● **EXERCISE**
Find, in the records below, the line that contains "to create a brighter tomorrow." and the line that contains "Cast to Sketch Teams to Megawatt and". Copy those two lines and everything between them exactly, but not the pictures.

[SUPPLIED INFORMATION Boundary: Start]

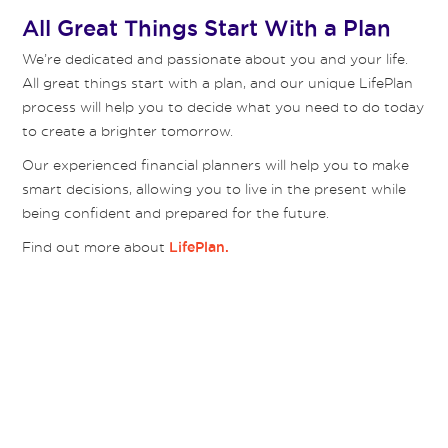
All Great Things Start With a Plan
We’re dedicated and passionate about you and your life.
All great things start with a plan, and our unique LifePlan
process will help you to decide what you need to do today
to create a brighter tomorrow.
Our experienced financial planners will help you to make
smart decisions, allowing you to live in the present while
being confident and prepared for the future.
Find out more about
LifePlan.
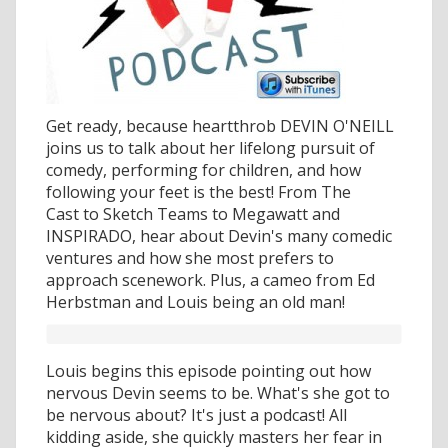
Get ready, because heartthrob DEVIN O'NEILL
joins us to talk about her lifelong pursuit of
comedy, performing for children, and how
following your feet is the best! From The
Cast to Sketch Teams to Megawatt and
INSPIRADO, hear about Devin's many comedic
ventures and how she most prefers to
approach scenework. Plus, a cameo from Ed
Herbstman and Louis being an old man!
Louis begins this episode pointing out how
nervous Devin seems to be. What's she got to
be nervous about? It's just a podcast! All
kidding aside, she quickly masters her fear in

[SUPPLIED INFORMATION Boundary: End]
[SUPPLIED INFORMATION Boundary: Start]

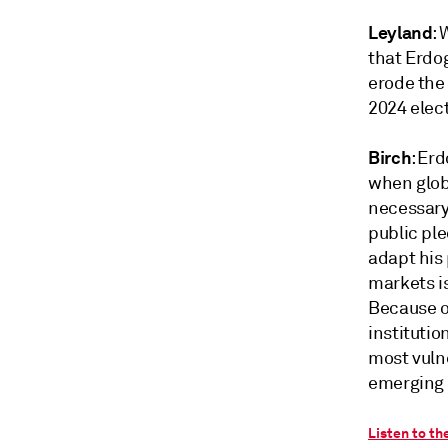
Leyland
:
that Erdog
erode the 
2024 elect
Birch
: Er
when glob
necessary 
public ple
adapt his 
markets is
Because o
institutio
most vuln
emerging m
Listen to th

[SUPPLIED INFORMATION Boundary: End]

● **TASK ANSWER**
to create a brighter tomorrow.
Our experienced financial planners will help you to make
smart decisions, allowing you to live in the present while
being confident and prepared for the future.
Find out more about
LifePlan.
Get ready, because heartthrob DEVIN O'NEILL
joins us to talk about her lifelong pursuit of
comedy, performing for children, and how
following your feet is the best! From The
Cast to Sketch Teams to Megawatt and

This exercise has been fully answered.